To address these challenges, researchers rely on comprehensive fluorochrome charts that display the excitation and emission properties of different fluorochromes. These charts help visualize the emission and excitation spectra, making selecting combinations with minimal overlap and optimal separation easier. Additionally, considering each fluorochrome's relative brightness and excitation properties ensures that even rare events or low-abundance markers can be detected with high sensitivity. By carefully evaluating the emission and excitation characteristics, as well as the relative brightness of each dye, researchers can design multiplex panels that maximize the detection of multiple targets while minimizing interference from fluorescence spillover. This strategic approach is key to successful flow cytometry and the accurate analysis of complex biological samples.

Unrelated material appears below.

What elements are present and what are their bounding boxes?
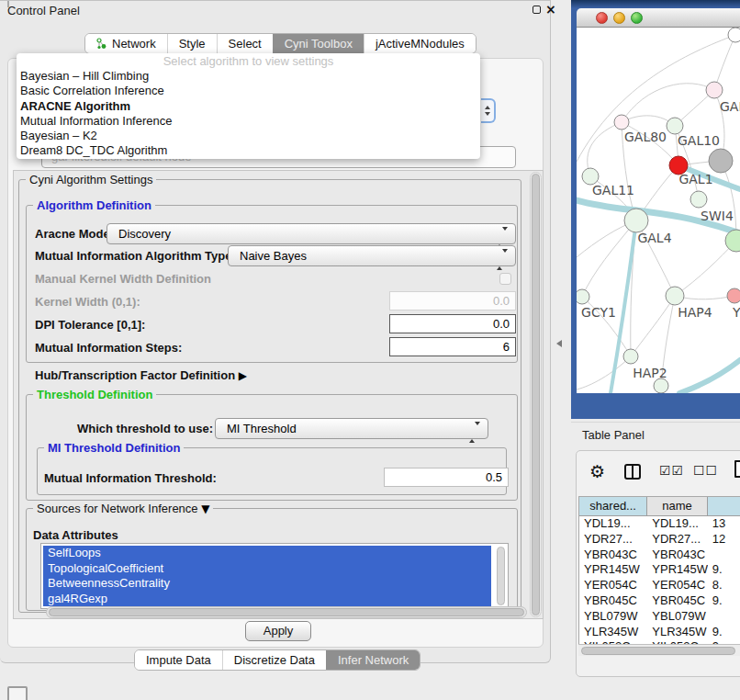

Tandem dyes: Expanding multiplexing capabilities

Tandem dyes have revolutionized flow cytometry by enabling the simultaneous detection of a greater number of cellular markers within a single experiment. These specialized fluorescent molecules are composed of two linked fluorochromes: a donor and an acceptor. When the donor fluorochrome absorbs excitation light, it transfers the absorbed energy to the acceptor fluorochrome through a process known as Förster resonance energy transfer (FRET). The acceptor then emits light at a longer wavelength, resulting in a large Stokes shift and a bright fluorescent signal.

This unique mechanism allows tandem dyes, such as the popular Brilliant Violet dyes, to be typically excited by a single laser, often the violet laser, while emitting light at wavelengths distinct from the donor. This property significantly expands the range of detectable parameters in flow cytometry experiments, as more than one fluorochrome can be excited and detected without the need for additional lasers. Tandem dyes are especially valuable in complex biological research, where the ability to analyze multiple critical markers simultaneously is essential.

However, the use of tandem dyes requires careful planning. Their excitation and emission properties can be influenced by biological conditions and the presence of other fluorochromes, and their emission spectra may have considerable overlap with other dyes. Understanding the specific excitation and emission characteristics of each tandem dye, as well as their quantum yield and relative brightness, is crucial for optimal panel design. By leveraging the advantages of tandem dyes and integrating them thoughtfully with other fluorochromes, researchers can achieve high sensitivity and robust data in advanced flow cytometry applications.